▸ RECORDS SUPPLIED
* * *

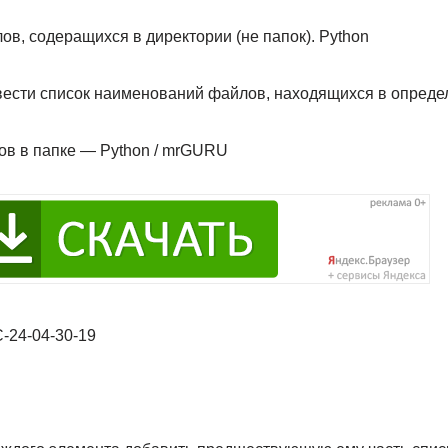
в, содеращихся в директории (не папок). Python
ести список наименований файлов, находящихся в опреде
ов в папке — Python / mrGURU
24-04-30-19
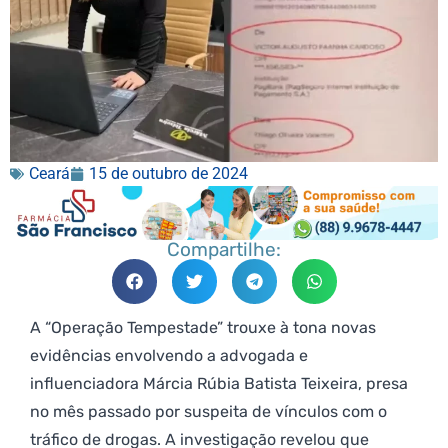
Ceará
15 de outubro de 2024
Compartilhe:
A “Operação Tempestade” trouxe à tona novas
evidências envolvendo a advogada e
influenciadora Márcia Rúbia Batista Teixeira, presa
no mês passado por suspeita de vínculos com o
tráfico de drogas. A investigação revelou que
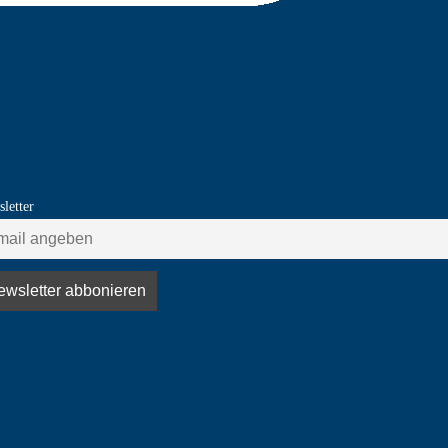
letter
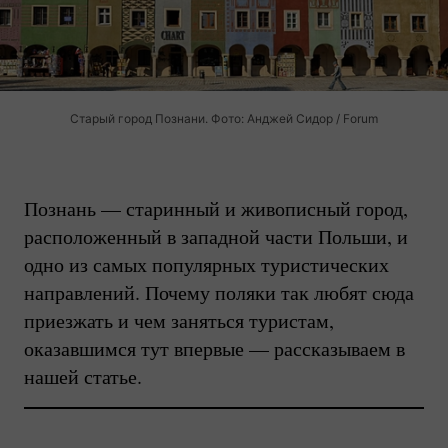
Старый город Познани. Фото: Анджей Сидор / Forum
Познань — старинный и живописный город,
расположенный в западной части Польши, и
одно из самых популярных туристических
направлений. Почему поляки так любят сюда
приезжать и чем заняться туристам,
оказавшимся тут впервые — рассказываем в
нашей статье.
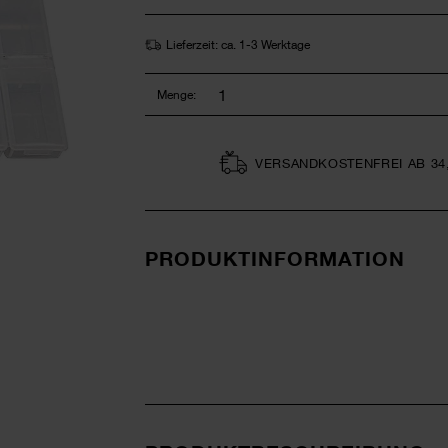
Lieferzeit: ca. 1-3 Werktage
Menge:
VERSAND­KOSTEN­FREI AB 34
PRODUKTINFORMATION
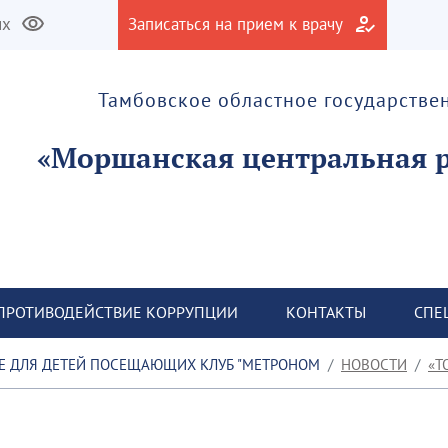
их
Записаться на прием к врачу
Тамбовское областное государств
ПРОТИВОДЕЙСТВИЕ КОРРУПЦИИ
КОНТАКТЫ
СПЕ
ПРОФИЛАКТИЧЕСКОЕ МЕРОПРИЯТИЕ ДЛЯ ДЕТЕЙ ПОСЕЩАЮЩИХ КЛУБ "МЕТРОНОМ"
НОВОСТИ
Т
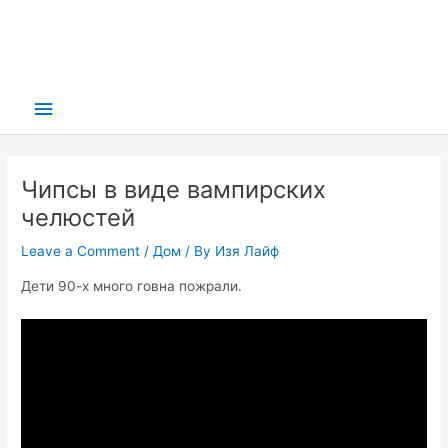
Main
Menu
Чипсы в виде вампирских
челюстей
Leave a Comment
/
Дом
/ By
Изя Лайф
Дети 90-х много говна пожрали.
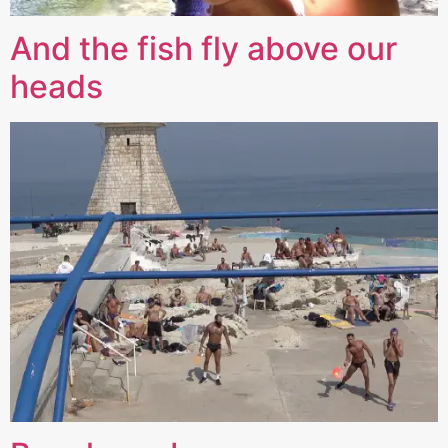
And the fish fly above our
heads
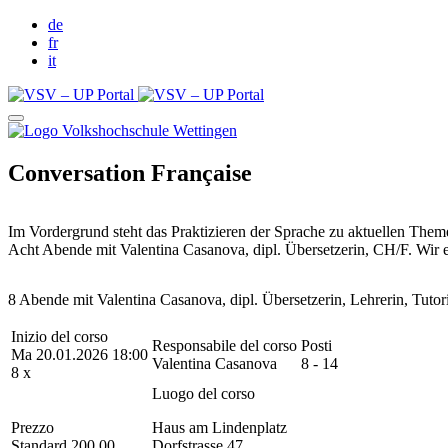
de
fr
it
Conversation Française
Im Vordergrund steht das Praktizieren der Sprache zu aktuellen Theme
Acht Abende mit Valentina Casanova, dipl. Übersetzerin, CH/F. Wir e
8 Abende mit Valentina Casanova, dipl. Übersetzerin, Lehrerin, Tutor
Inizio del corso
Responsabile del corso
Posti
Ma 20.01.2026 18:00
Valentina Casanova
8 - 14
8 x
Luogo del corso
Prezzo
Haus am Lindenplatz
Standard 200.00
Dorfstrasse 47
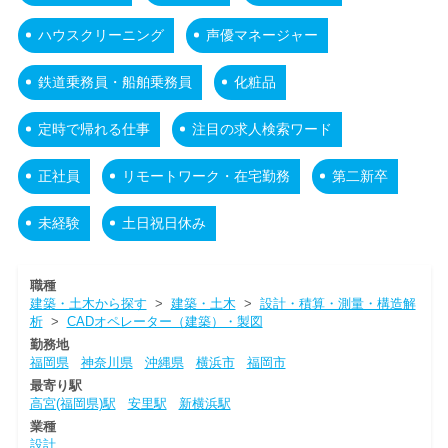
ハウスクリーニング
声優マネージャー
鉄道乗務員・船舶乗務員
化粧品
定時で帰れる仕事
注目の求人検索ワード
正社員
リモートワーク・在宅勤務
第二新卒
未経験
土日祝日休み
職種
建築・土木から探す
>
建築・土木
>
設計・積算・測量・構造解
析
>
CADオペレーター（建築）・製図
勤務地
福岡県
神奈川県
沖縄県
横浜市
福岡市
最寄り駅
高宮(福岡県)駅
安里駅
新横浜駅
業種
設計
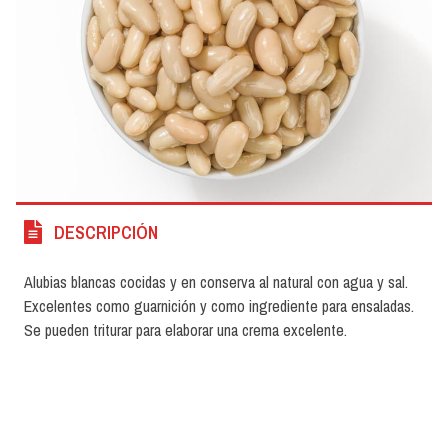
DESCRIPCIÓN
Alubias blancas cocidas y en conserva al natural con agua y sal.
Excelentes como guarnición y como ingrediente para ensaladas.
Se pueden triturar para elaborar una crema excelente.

* * *

▸ PROBLEM STATEMENT
Repeat word for word the lines above, from the first entry through the line containing "Познань — старинный", with both ends kept and the pictures dropped.

▸ RESULT OF THE TASK
в, содеращихся в директории (не папок). Python
ести список наименований файлов, находящихся в опреде
ов в папке — Python / mrGURU
24-04-30-19
Ceará
15 de outubro de 2024
Compartilhe:
A “Operação Tempestade” trouxe à tona novas
evidências envolvendo a advogada e
influenciadora Márcia Rúbia Batista Teixeira, presa
no mês passado por suspeita de vínculos com o
tráfico de drogas. A investigação revelou que
letter
Старый город Познани. Фото: Анджей Сидор / Forum
Познань — старинный и живописный город,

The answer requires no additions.